In the preromantic ages in his actions no one considered the soil as anything other than a source of human well-being, a means to promote welfare. The magic rites and observances concerning the soil aimed at nothing else than improvement of the soil’s fertility and increase in the quantity of fruits to be harvested. These people did not seek the unio mystica with the mysterious powers and forces hidden in the soil. All they aimed at was bigger and better crops. They resorted to magic rituals and adjurations because in their [p. 645] opinion this was the most efficient method of attaining the ends sought. Their sophisticated progeny erred when they interpreted these ceremonies from an “idealistic” point of view. A real peasant does not indulge in ecstatic babble about the soil and its mysterious powers. For him land is a factor of production, not an object of sentimental emotions. He covets more land because he desires to increase his income and to improve his standard of living. Farmers buy and sell land and mortgage it; they sell the produce of land and become very indignant if the prices are not as high as they want them to be.

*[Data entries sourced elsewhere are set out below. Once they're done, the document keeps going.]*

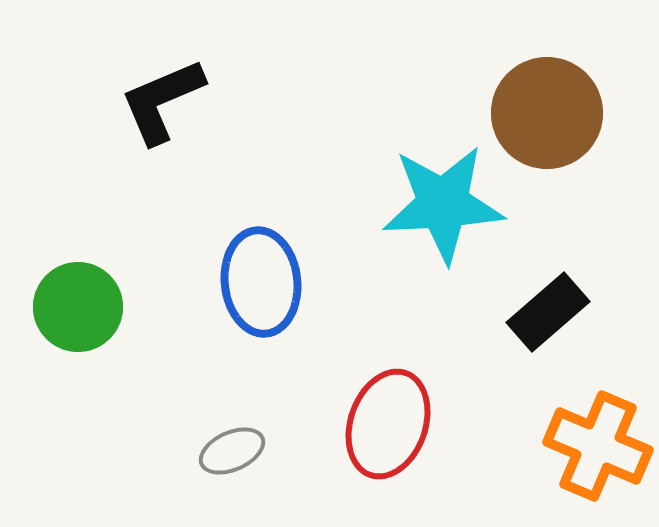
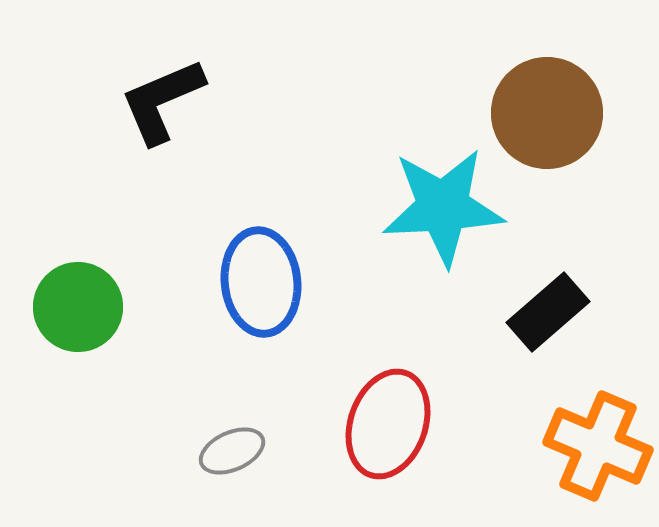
cyan star: moved 3 px down
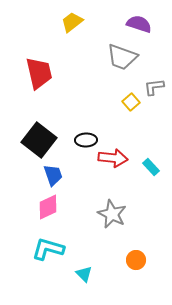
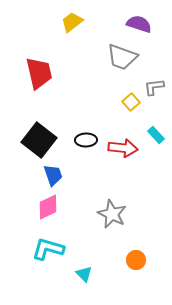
red arrow: moved 10 px right, 10 px up
cyan rectangle: moved 5 px right, 32 px up
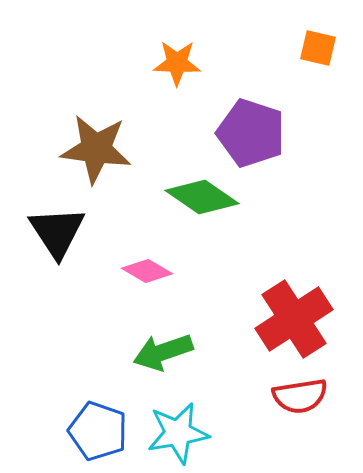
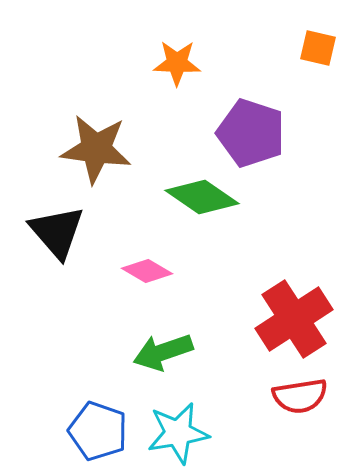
black triangle: rotated 8 degrees counterclockwise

Love of nature and appreciation of the beauties of the landscape were foreign to the rural population. The inhabitants of the cities brought them to the countryside. It was the city-dwellers who began to appreciate the land as nature, while the countrymen valued it only from the point of view of its productivity for hunting, lumbering, crop raising and cattle breeding. From time immemorial the rocks and glaciers of the Alps were merely waste land in the eyes of the mountaineers. Only when the townsfolk ventured to climb the peaks, and brought money into the valleys, did they change their minds. The pioneers of mountain-climbing and skiing were ridiculed by the indigenous population until they found out that they could derive gain from this eccentricity.

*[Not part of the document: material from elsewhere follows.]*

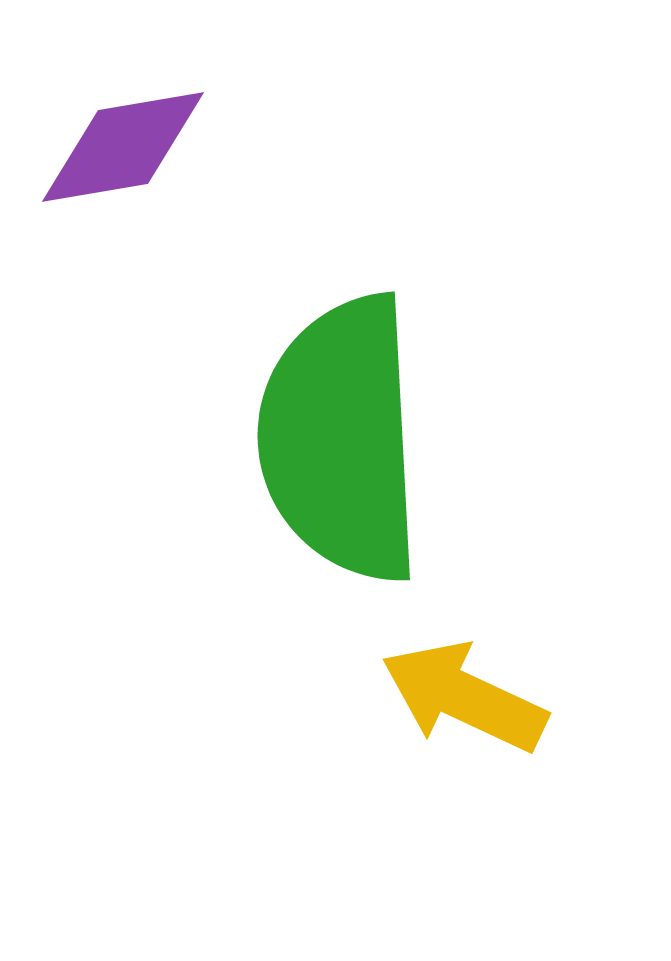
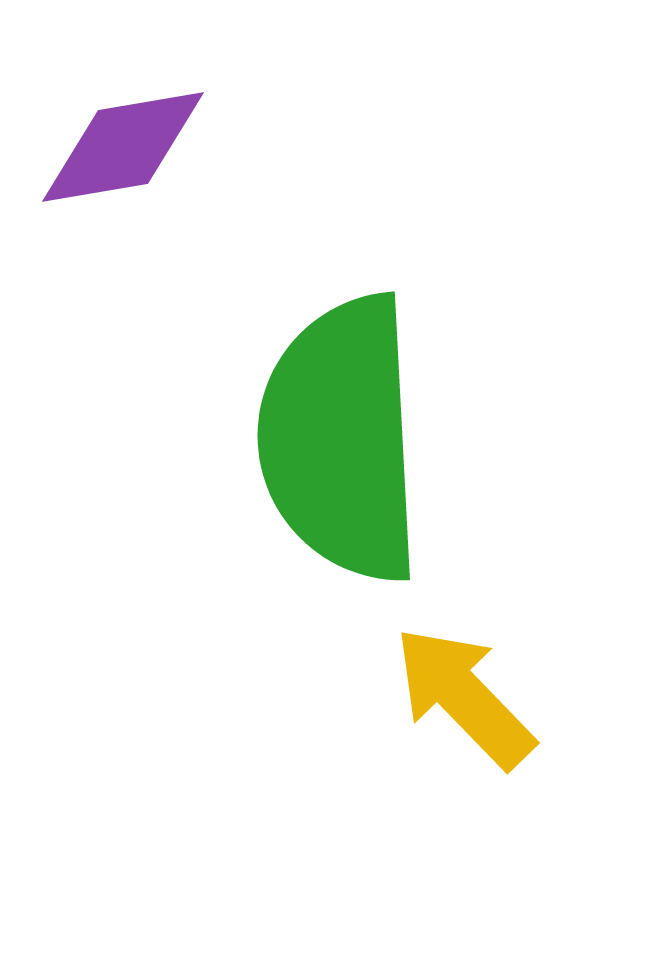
yellow arrow: rotated 21 degrees clockwise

Not shepherds, but sophisticated aristocrats and city-dwellers were the authors of bucolic poetry. Daphnis and Chloe are creations of fancies far removed from earthy concerns. No less removed from the soil is the modern political myth of the soil. It did not blossom from the moss of the forests and the loam of the fields, but from the pavements of the cities and the carpets of the salons. The farmers make use of it because they find it a practical means of obtaining political privileges which raise the prices of their products and of their farms. [p. 646]
- 10There is need to remember again that the imaginary construction of the evenly rotating economy cannot be carried consistently to its ultimate logical consequences (see above, p. 248). With regard to the problems of land one must stress two points: First, that in the frame of this imaginary construction, characterized by the absence of changes in the conduct of affairs, there is no room for the buying and selling of land. Second, that in order to integrate into this construction mining and oil drilling we must ascribe to the mines and oil wells a permanent character and must disregard the possibility that any of the operated mines and wells could be exhausted or even undergo a change in the quantity of output or of current input required.